Created a program that converts one string to upper case, then another string to lower case. For some reason, if in the main function, i declare the first array on top of the second, the loop prints the whole array twice. It doesn't matter which array and function goes first, i've tested it out with both:

Code:

#include<stdio.h>
#include<ctype.h>
//first array is labeled one, second array is
//labeled two
void upperString(char one[])
{
  int z = 0;

  while(one[z])
  {
    one[z] = toupper(one[z]);
    z++;
  }

  printf("%s\n", one);
}

void lowerString(char two[])
{
  int x = 0;

  while(two[x])
  {
    two[x] = tolower(two[x]);
    x++;
  }

  printf("%s\n", two);
}

int main()
{
  char one[4] = {'a', 'b', 'c', 'd'};

  char two[4] = {'A', 'B', 'C', 'D'};

  upperString(one);

  lowerString(two);
}

Output:

ABCDABCD
abcd

The fix is simple, you execute the first function directly after you declare the first array:

Code:

int main()
{
  char one[4] = {'a', 'b', 'c', 'd'};
  
  upperString(one);

  char two[4] = {'A', 'B', 'C', 'D'};

  lowerString(two);

}

Output with change:

ABCD
abcd

...but it doesn't make any sense to me why the ordering matters, nowhere in the code am I telling either of the loops to print out the string twice in the above example. I'm really curious about why the ordering DOES matter.
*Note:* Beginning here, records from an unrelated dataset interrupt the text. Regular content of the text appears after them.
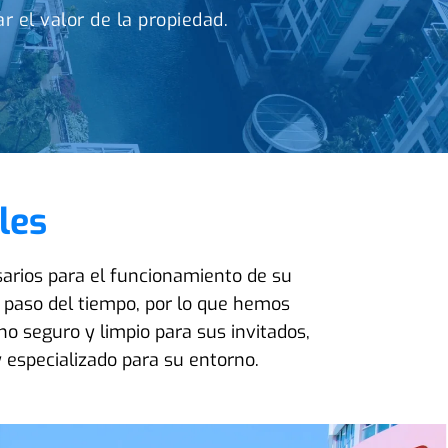
 el valor de la propiedad.
les
arios para el funcionamiento de su
el paso del tiempo, por lo que hemos
o seguro y limpio para sus invitados,
y especializado para su entorno.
Is it possible that as Salem said the first string isn't terminated so the first while loop is operating on both strings?? IE the second string is right after the first one in memory so effectively the first function is passed abcdABCD......................./0 where the rest isn't printed as they aren't valid characters?? Hence why the op's second version appears to behave as expected because the second string hasn't been created when the first string is printed.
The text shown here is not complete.